■ Items from a data source

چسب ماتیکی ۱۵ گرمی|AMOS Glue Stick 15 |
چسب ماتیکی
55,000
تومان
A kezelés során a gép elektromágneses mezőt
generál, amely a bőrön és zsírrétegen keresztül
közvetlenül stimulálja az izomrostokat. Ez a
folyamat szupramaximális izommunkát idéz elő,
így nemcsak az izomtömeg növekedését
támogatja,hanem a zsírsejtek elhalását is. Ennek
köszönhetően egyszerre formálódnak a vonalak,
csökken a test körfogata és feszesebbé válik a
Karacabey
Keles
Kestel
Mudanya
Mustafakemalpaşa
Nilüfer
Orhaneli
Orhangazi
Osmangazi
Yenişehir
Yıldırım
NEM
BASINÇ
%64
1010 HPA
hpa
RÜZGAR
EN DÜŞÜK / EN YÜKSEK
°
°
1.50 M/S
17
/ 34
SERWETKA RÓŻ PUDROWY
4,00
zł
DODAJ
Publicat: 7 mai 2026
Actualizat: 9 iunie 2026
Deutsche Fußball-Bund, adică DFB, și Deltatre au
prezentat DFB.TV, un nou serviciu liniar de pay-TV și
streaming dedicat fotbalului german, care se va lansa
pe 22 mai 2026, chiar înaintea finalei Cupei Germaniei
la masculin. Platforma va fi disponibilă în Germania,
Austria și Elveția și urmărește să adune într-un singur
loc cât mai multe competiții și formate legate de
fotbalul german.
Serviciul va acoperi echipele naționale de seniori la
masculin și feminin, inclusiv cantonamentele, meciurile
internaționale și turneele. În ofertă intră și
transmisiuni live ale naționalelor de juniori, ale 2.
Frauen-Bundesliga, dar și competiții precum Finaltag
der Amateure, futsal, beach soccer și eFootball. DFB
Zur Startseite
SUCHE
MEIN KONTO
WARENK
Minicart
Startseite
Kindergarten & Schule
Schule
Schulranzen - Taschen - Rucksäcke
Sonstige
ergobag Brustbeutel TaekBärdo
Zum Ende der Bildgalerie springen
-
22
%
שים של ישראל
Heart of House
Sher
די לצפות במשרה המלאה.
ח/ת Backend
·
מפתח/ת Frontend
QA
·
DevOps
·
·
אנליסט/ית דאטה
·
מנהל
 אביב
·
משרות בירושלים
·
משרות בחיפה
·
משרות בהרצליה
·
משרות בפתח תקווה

■ TASK GOAL
Word for word, set down all of the records above.

■ ANSWER TO THIS PROBLEM
چسب ماتیکی ۱۵ گرمی|AMOS Glue Stick 15 |
چسب ماتیکی
55,000
تومان
A kezelés során a gép elektromágneses mezőt
generál, amely a bőrön és zsírrétegen keresztül
közvetlenül stimulálja az izomrostokat. Ez a
folyamat szupramaximális izommunkát idéz elő,
így nemcsak az izomtömeg növekedését
támogatja,hanem a zsírsejtek elhalását is. Ennek
köszönhetően egyszerre formálódnak a vonalak,
csökken a test körfogata és feszesebbé válik a
Karacabey
Keles
Kestel
Mudanya
Mustafakemalpaşa
Nilüfer
Orhaneli
Orhangazi
Osmangazi
Yenişehir
Yıldırım
NEM
BASINÇ
%64
1010 HPA
hpa
RÜZGAR
EN DÜŞÜK / EN YÜKSEK
°
°
1.50 M/S
17
/ 34
SERWETKA RÓŻ PUDROWY
4,00
zł
DODAJ
Publicat: 7 mai 2026
Actualizat: 9 iunie 2026
Deutsche Fußball-Bund, adică DFB, și Deltatre au
prezentat DFB.TV, un nou serviciu liniar de pay-TV și
streaming dedicat fotbalului german, care se va lansa
pe 22 mai 2026, chiar înaintea finalei Cupei Germaniei
la masculin. Platforma va fi disponibilă în Germania,
Austria și Elveția și urmărește să adune într-un singur
loc cât mai multe competiții și formate legate de
fotbalul german.
Serviciul va acoperi echipele naționale de seniori la
masculin și feminin, inclusiv cantonamentele, meciurile
internaționale și turneele. În ofertă intră și
transmisiuni live ale naționalelor de juniori, ale 2.
Frauen-Bundesliga, dar și competiții precum Finaltag
der Amateure, futsal, beach soccer și eFootball. DFB
Zur Startseite
SUCHE
MEIN KONTO
WARENK
Minicart
Startseite
Kindergarten & Schule
Schule
Schulranzen - Taschen - Rucksäcke
Sonstige
ergobag Brustbeutel TaekBärdo
Zum Ende der Bildgalerie springen
-
22
%
שים של ישראל
Heart of House
Sher
די לצפות במשרה המלאה.
ח/ת Backend
·
מפתח/ת Frontend
QA
·
DevOps
·
·
אנליסט/ית דאטה
·
מנהל
 אביב
·
משרות בירושלים
·
משרות בחיפה
·
משרות בהרצליה
·
משרות בפתח תקווה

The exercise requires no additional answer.